### To do
Go to the line holding "7 / 24 DESTEK" in the entries below and write out exactly every line down to and including the line holding "базируется на расстоянии".

### Provided information
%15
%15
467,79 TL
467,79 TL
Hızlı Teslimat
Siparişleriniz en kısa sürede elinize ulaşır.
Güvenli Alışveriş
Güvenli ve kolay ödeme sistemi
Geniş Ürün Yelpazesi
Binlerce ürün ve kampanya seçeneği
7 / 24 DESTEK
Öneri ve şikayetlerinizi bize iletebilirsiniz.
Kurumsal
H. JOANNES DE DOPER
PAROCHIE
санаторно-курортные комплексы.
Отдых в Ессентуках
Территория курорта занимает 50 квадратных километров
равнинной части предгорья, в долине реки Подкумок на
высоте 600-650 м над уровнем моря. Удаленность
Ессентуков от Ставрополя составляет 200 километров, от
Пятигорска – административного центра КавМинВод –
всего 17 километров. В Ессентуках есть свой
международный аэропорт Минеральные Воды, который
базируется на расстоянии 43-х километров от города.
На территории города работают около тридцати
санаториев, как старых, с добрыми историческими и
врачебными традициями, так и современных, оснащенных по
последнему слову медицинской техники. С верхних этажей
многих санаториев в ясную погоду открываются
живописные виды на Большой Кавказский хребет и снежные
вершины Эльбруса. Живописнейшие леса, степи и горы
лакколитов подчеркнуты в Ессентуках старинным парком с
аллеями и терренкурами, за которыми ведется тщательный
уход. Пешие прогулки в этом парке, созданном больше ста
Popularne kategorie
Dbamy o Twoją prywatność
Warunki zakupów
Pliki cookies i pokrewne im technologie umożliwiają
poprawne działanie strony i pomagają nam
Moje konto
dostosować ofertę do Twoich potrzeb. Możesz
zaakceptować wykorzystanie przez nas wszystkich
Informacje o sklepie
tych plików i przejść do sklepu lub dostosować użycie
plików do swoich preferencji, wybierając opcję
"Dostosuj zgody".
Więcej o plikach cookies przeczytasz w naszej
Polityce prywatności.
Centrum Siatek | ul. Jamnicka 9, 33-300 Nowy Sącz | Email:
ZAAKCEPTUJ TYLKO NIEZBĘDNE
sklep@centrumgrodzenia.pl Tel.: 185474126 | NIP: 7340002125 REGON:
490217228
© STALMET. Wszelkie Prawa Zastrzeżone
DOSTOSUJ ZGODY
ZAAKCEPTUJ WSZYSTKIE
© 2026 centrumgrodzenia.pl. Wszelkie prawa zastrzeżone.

### Solution to the exercise
7 / 24 DESTEK
Öneri ve şikayetlerinizi bize iletebilirsiniz.
Kurumsal
H. JOANNES DE DOPER
PAROCHIE
санаторно-курортные комплексы.
Отдых в Ессентуках
Территория курорта занимает 50 квадратных километров
равнинной части предгорья, в долине реки Подкумок на
высоте 600-650 м над уровнем моря. Удаленность
Ессентуков от Ставрополя составляет 200 километров, от
Пятигорска – административного центра КавМинВод –
всего 17 километров. В Ессентуках есть свой
международный аэропорт Минеральные Воды, который
базируется на расстоянии 43-х километров от города.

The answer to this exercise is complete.